**Goal of the exercise:**
Only the lines from the line containing "encontra serviços como" to the end of the entries should be repeated, exactly as they appear.

Saved data entries:
################

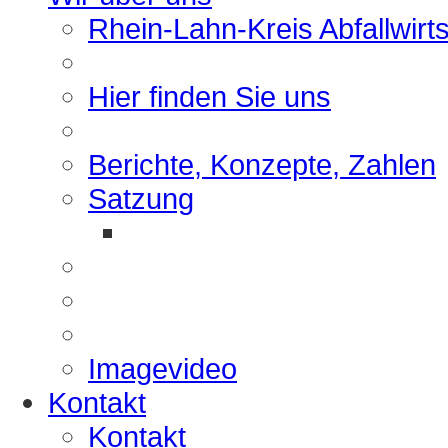
Rhein-Lahn-Kreis Abfallwirt
Hier finden Sie uns
Berichte, Konzepte, Zahlen
Satzung
Imagevideo
Kontakt
Kontakt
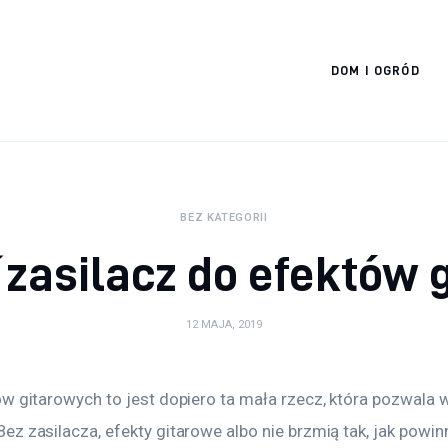
Cats And Dogs
DOM I OGRÓD
BEZ KATEGORII
 zasilacz do efektów 
12 MAJA, 2019
ów gitarowych to jest dopiero ta mała rzecz, która pozwala 
z zasilacza, efekty gitarowe albo nie brzmią tak, jak powinn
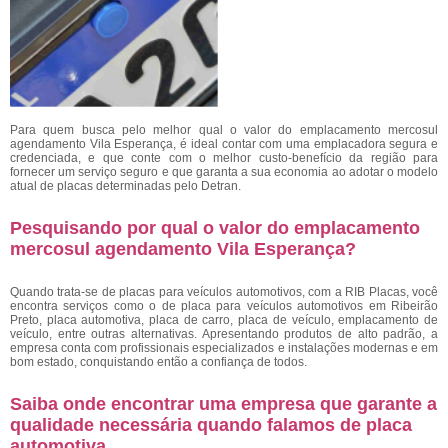
Para quem busca pelo melhor qual o valor do emplacamento mercosul
agendamento Vila Esperança,
é ideal contar com uma emplacadora segura e
credenciada, e que conte com o melhor custo-benefício da região para
fornecer um serviço seguro e que garanta a sua economia ao adotar o modelo
atual de placas determinadas pelo Detran.
Pesquisando por qual o valor do emplacamento
mercosul agendamento Vila Esperança?
Quando trata-se de placas para veículos automotivos, com a RIB Placas, você
encontra serviços como o de placa para veículos automotivos em Ribeirão
Preto, placa automotiva, placa de carro, placa de veículo, emplacamento de
veículo, entre outras alternativas. Apresentando produtos de alto padrão, a
empresa conta com profissionais especializados e instalações modernas e em
bom estado, conquistando então a confiança de todos.
Saiba onde encontrar uma empresa que garante a
qualidade necessária quando falamos de placa
automotiva.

################

**Output for this task:**
encontra serviços como o de placa para veículos automotivos em Ribeirão
Preto, placa automotiva, placa de carro, placa de veículo, emplacamento de
veículo, entre outras alternativas. Apresentando produtos de alto padrão, a
empresa conta com profissionais especializados e instalações modernas e em
bom estado, conquistando então a confiança de todos.
Saiba onde encontrar uma empresa que garante a
qualidade necessária quando falamos de placa
automotiva.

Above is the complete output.